Re: [PATCH 12/12] PCI/pciehp: Use device managed allocations

Lukas Wunner <lukas@xxxxxxxxx> · Tue, 25 Sep 2018 09:13:11 +0200

On Mon, Sep 24, 2018 at 06:43:07PM -0500, Bjorn Helgaas wrote:
> On Sat, Sep 22, 2018 at 08:10:57PM +0200, Lukas Wunner wrote:
> > This cannot happen with what's in v4.19 or on the pci/hotplug branch
> > because the IRQ is released right after the call to pci_hp_del().
> > If the button_work happens to be scheduled afterwards, it will call
> > irq_wake_thread(ctrl->pcie->irq, ctrl).  Now if you look at the
> > implementation of irq_wake_thread(), it iterates over all the
> > actions of the IRQ (in case it's shared by multiple devices) and
> > finds the action which matches the ctrl pointer.  But because we've
> > already released the IRQ at that point, it won't find the IRQ action
> > and just return.  So irq_wake_thread() essentially becomes a no-op.
> 
> This seems like a very subtle issue that we're likely to trip over
> again.  I assume most drivers can use device-managed IRQs safely, but
> it's a problem here because of the extra complexity around
> hotplug_slot?  Is there some way we can make it less subtle, e.g., by
> moving the slot cleanup into the pci_destroy_dev() path or something?

The extra complexity is caused by the various ways in which events can
be triggered (Slot Status register change, sysfs, button_work) plus the
deregistration of hotplug_slot.  Teardown paths are always hard, I don't
really see a better code solution, but I should add more code comments to
make it less subtle.

> Is there some value we get from having both struct hotplug_slot and
> struct pci_slot?

When Alex Chiang introduced struct pci_slot, he thought of migrating
struct hotplug_slot into it.  See the "migrate over time" code comment
in commit f46753c5e354.  (It got changed to "move here" by 0aa0f5d1084c.)

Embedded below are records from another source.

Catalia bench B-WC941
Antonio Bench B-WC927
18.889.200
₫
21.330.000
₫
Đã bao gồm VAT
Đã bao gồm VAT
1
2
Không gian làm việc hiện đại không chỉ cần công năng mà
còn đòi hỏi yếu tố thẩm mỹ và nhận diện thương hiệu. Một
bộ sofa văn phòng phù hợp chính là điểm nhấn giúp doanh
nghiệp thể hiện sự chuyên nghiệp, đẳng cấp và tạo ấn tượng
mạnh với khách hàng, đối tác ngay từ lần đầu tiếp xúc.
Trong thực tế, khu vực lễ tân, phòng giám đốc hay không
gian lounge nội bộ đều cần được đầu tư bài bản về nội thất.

On the current pci/hotplug branch, I've embedded struct hotplug_slot
in each hotplug driver's struct slot.  But that doesn't preclude
merging struct hotplug_slot into struct pci_slot, the hotplug drivers
would just have to embed a struct pci_slot instead, or struct pci_slot
would be embedded in struct hotplug_slot.

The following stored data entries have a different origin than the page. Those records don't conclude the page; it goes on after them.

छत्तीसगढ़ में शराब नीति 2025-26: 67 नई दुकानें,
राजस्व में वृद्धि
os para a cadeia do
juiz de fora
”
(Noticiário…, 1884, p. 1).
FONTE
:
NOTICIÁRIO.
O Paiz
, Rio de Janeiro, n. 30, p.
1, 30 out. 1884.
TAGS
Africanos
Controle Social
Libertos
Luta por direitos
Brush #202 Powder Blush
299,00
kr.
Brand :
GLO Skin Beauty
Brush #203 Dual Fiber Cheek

TBH the rationale behind all the different structs isn't quite clear
to me, e.g. struct pci_slot is also used for non-hotplug slots it seems,
see 8344b568f5bd.

(Note, Alex is no longer reachable under his hp.com address, same for
his canonical.com address.)

> > While I had thought of using devm_kzalloc(), I also knew that Bjorn
> > wants to get rid of portdrv and I didn't want to make any changes that
> > might constrain the future design of portdrv.  Right now, portdrv
> > creates a sub-device for each service and service drivers bind to it.
> > An alternative design could either be a single driver that binds to
> > ports and handles all services at once (probably wouldn't be all that
> > different to the current situation), or no driver would be bound to
> > ports and the functionality of the port services would be handled
> > within the core.  In either case we have the pci_dev of the port to
> > attach the device-managed allocations to, so I suppose using
> > devm_kzalloc() here isn't constraining us all that much, hence
> > seems fine.
> 
> I'd *like* to get rid of portdrv, but I don't see a clear path to do
> that yet, so it might be impractical.  One reason I don't like it is
> that only one driver can bind to a device, so portdrv prevents us from
> having drivers for device-specific bridge features like performance
> monitors.  For that reason, I'd like to have the architected services
> handled directly in the core.

Hm, well in that case we can't use devm_*() at all, as Benjamin
Herrenschmidt has just correctly pointed out, devres_release_all()
is called both on driver unbind in __device_release_driver() as well
as on device destruction in device_release().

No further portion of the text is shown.